How data is stored/accessed and preventing race conditions in maps, java

315 views Asked by At

We have a case like this.

class A{
 class foo{
    //Map with a lot of entries
    private HashMap<String,String> dataMap; 

    public updater(){
        // updates dataMap
        // takes several milliseconds
    }

    public someAction(){
        // needs to perform read on dataMap
        // several times, in a long process
        // which takes several milliseconds
    }
}

The issue is, both someAction and updater both can be called simultaneously, someAction is a more frequent method. If updater is called, it can replace a lot of values from dataMap. And we need consistency in readAction. If the method starts with old dataMap, then all reads should happen with old dataMap.

class foo{
    //Map with a lot of entries
    private HashMap<String,String> dataMap; 


    public updater(){
        var updateDataMap = clone(dataMap); // some way to clone data from map
        // updates updateDataMap instead of dataMap
        // takes several milliseconds
        this.dataMap = updateDataMap;       
    }

    public someAction(){
        var readDataMap = dataMap;
        // reads from readDataMap instead of dataMap
        // several times, in a long process
        // which takes several milliseconds
    }
}

Will this ensure consistency? I believe that the clone method will allocate a different area in memory and new references will happen from there. And are there going to be any performance impacts? And will the memory of oldDataMap be released after it has been used?

If this is the correct way, are there are any other efficient way to achieve the same?

2

There are 2 answers

6
tucuxi On BEST ANSWER

I believe your approach will work, because all changes from the updater() will occur to a (deep) copy, and will not be visible by someAction() until, in a single operation, the reference is updated.

I understand that you do not care about whether someAction() sees the latest version of the map's contents, as long as the map is consistent, that is, it is not observed while it is in the middle of being updated. In this case, there is no way for your someAction() to look at an incomplete map.
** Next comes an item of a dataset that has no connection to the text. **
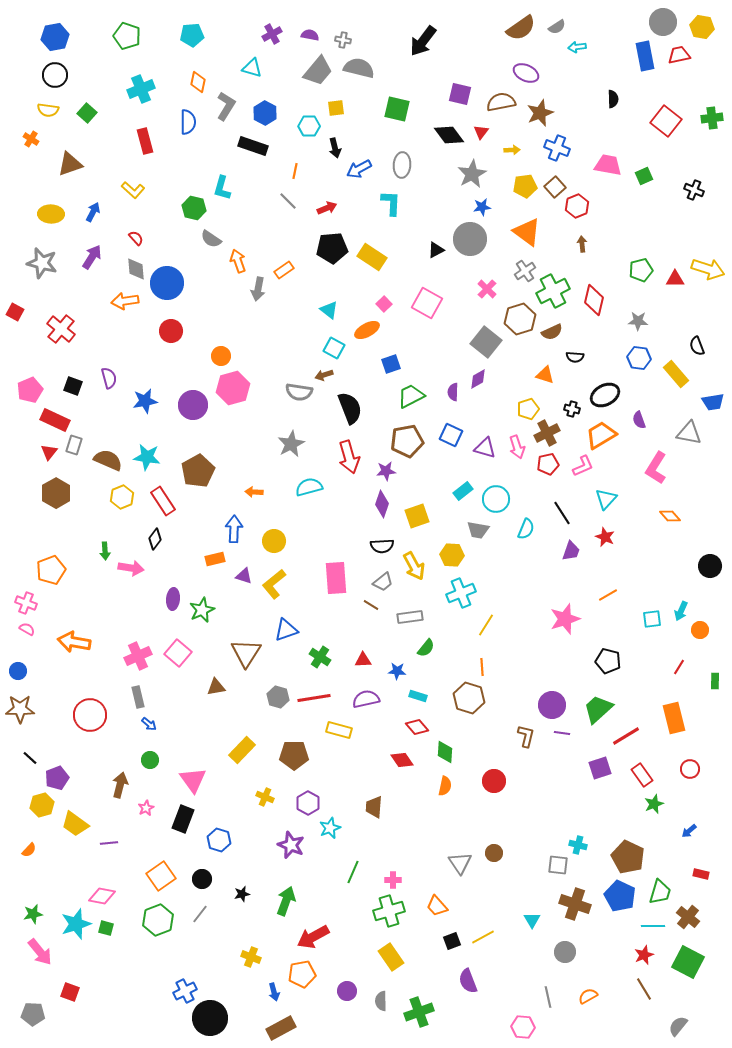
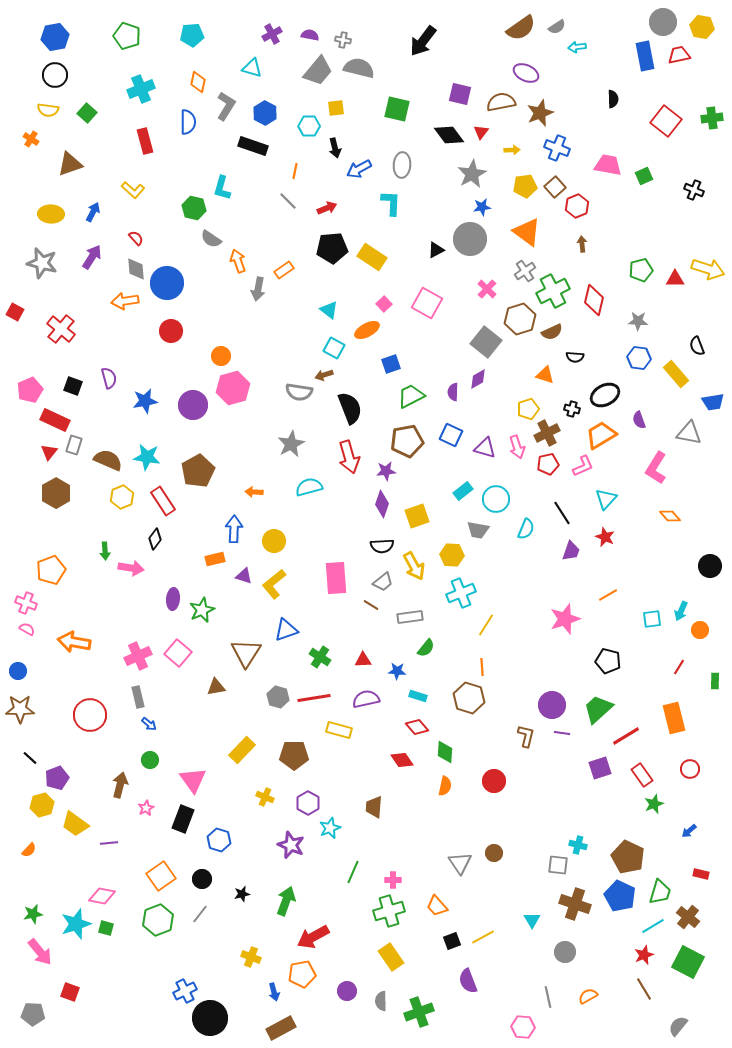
cyan line at (653, 926): rotated 30 degrees counterclockwise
Beware that at most 1 thread should be able to call updater() - two threads calling it at the same time would mean that only one of them gets to write an updated map. I recommend the following changes:

// no synchronization needed at this level, but volatile is important
private volatile HashMap<String,String> dataMap = new HashMap<>;

// if two threads attempt to call this at once, one blocks until the other finishes
public synchronized updater() {
    var writeDataMap = clone(dataMap);  // a deep copy

    // update writeDataMap - guaranteed no other thread updating
    // ... long operation

    dataMap = writeDataMap;             // switch visible map with the updated one 
}

public someAction() {
    var readDataMap = dataMap;

    // process readDataMap - guaranteed not to change while being read
    // ... long operation
}

The important keyword here is volatile, to ensure that other threads have access to the updated map as soon as the updater() finishes its job. The use of synchronized simply prevents multiple updater() threads from interferring with each other, and is mostly defensive.

0
daniel On

If you want to avoid copies you could use a java.util.concurrent.locks.ReentrantReadWriteLock to protect access to your map. Use the write lock in the updater and the read lock in someAction.